# Explination of the Armies



## A Soporific (Nov 30, 2007)

I'm vaguely interested in eventually picking up this one as well, but as it stands there are a LOT of different armies that I know next to nothing about.

I was wondering if you all could explain these different armies to me. I know that they all have shooty, stompy, and magic-y elements, but I have yet to be able to put them together in a coherent mental picture yet. A complete list (as it seems there's another one every I turn around) and brief synopsis of each would be most appreciated.


----------



## Morgal (Sep 26, 2007)

well different armies can be played different and the gw sight actually does a decent job. 
http://us.games-workshop.com/games/warhammer/gettingstarted/choosing_army.htm
at the bottom there click the icons.

i would suggest get the army you like the look and feel of.
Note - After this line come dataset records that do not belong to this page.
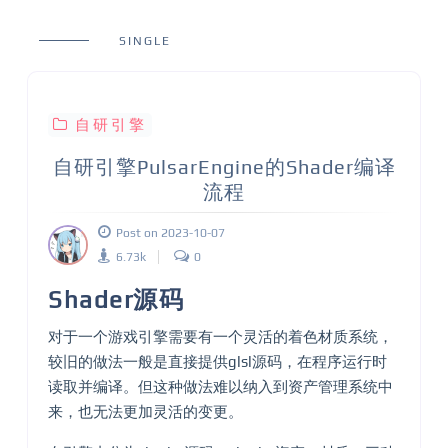
SINGLE
自研引擎
自研引擎PulsarEngine的Shader编译
流程
Post on 2023-10-07
6.73k
0
Shader源码
对于一个游戏引擎需要有一个灵活的着色材质系统，
较旧的做法一般是直接提供glsl源码，在程序运行时
读取并编译。但这种做法难以纳入到资产管理系统中
来，也无法更加灵活的变更。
If you need help post your favorite and what you like about them and what you are looking for.(eg lots of units, lots of magic, assault based, shooty based, tough models)


----------



## Lord Sinkoran (Dec 23, 2006)

Morgal said:


> well different armies can be played different and the gw sight actually does a decent job.
> http://us.games-workshop.com/games/warhammer/gettingstarted/choosing_army.htm
> at the bottom there click the icons.
> 
> i would suggest get the army you like the look and feel of. If you need help post your favorite and what you like about them and what you are looking for.(eg lots of units, lots of magic, assault based, shooty based, tough models)


well said morgalk:


----------